Review: In THE PACK, Dogs Are Not Man’s Best Friend

“Restraint” seems to be a dirty word where independent horror movies are concerned, and that’s sort of sad. Nobody likes a fast-paced splatter marathon more than I do, but there’s always something to be said for a dark thriller that takes its time, makes you wait for the good stuff, and then delivers the shocks in powerfully effective fashion. That’s pretty much what the Australian import called The Pack pulls off. Sure, it’s got a simple plot and only a small handful of characters to speak of, but it’s also a beautifully shot, subtly suspenseful, and intermittently shocking piece of “nature run amok” storytelling.
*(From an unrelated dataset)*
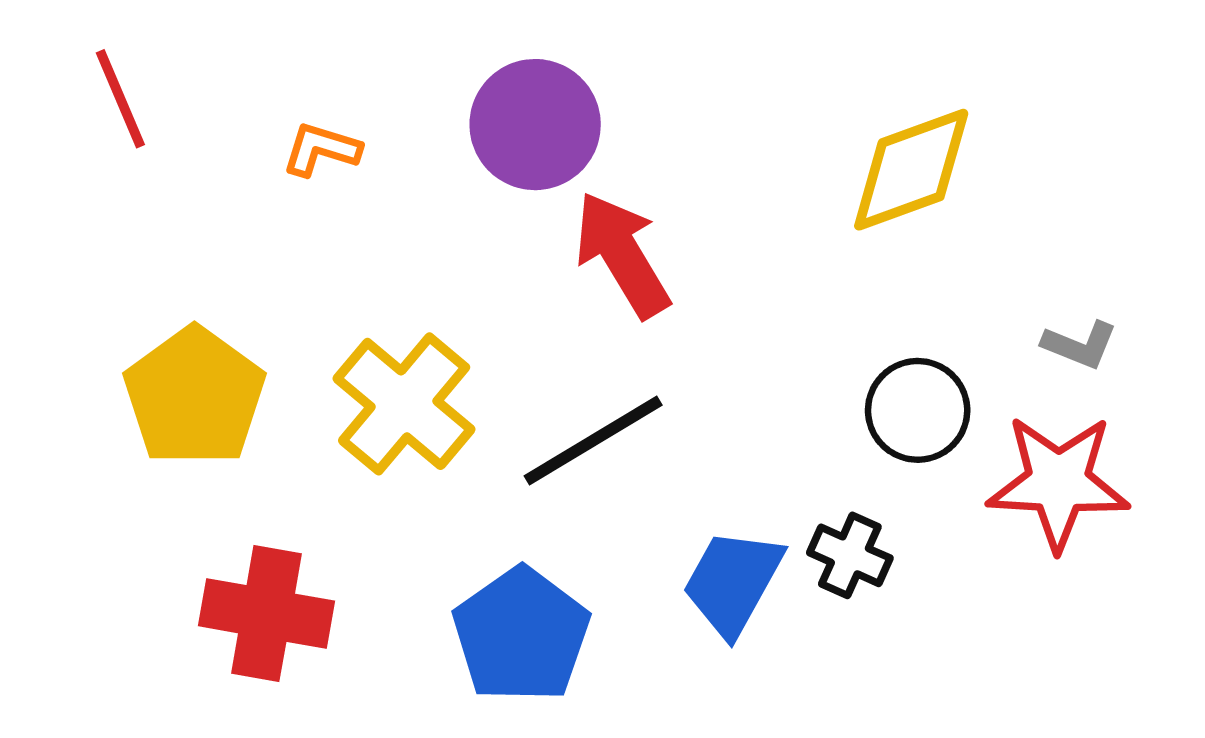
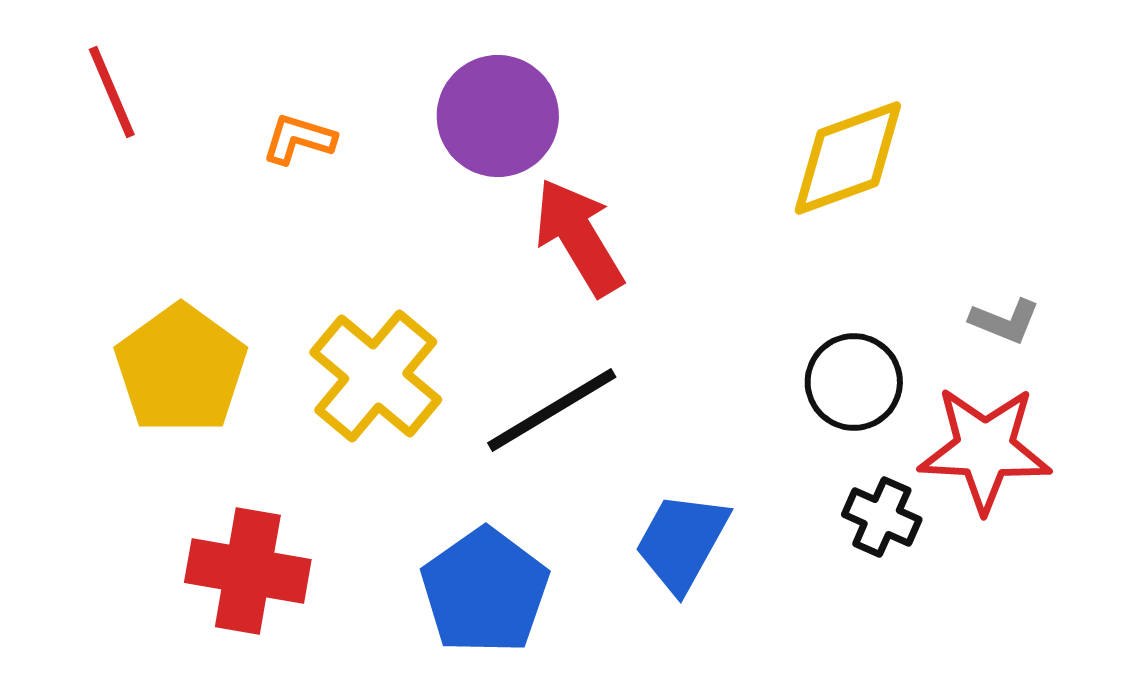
black cross: (850, 555) -> (882, 517), moved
As you may have guessed from the title, The Pack is about a pack of feral dogs who stalk, surround, and absolutely terrorize an isolated outback household. (Aside from its title and its basic plot, The Pack bears no relation to the 1977 horror film of the same name.) To their credit, first-timers Nick Robertson (director) and Evan Randall Green (screenwriter) opt for the deliberate slow build as opposed to a non-stop chomp-fest, and the result is a rock-solid “animals attack!” thriller that recalls coldly intense indie features like Open Water (2003) and Backcountry (2014).
What The Pack lacks in body count, it more than makes up for in mood, suspense, and the basic “believability” factor. We’ve all had a few unpleasant run-ins with dogs, and we’re well aware that a pack of feral canines is a plainly horrifying prospect — so now all we need are a few compelling characters to complete the equation. Adam (Jack Campbell) and Carla (Anna Lise Phillips), as a farming family who live well off the beaten path with their feisty teenage daughter Sophie (Katie Moore) and little boy Henry (Hamish Phillips), fit the bill quite nicely. The Pack takes its time developing the plain but likable Wilson family before letting the dogs run loose, and it’s this attention to character that raises the stakes and allows us to actually care about their plight once all hell breaks loose, dog-wise.
If you want a fast-paced, tongue-in-cheek “killer dog” movie, you may want to seek out Man’s Best Friend (1993) or even Rottweiler (2004), but The Pack opts for the (multiple) Cujo approach. The result is a cool, quiet, and enjoyably suspenseful thriller that does offer one or two moments of full-bore carnage, but it works best when it’s focused on character, atmosphere, and slow-burn intensity. The Pack offers an exceedingly straightforward story, but it also packs a few surprises and builds to a satisfyingly kinetic finale. And given how silly most of the films in the “killer dog” canon are, this one feels like a breath of fresh air.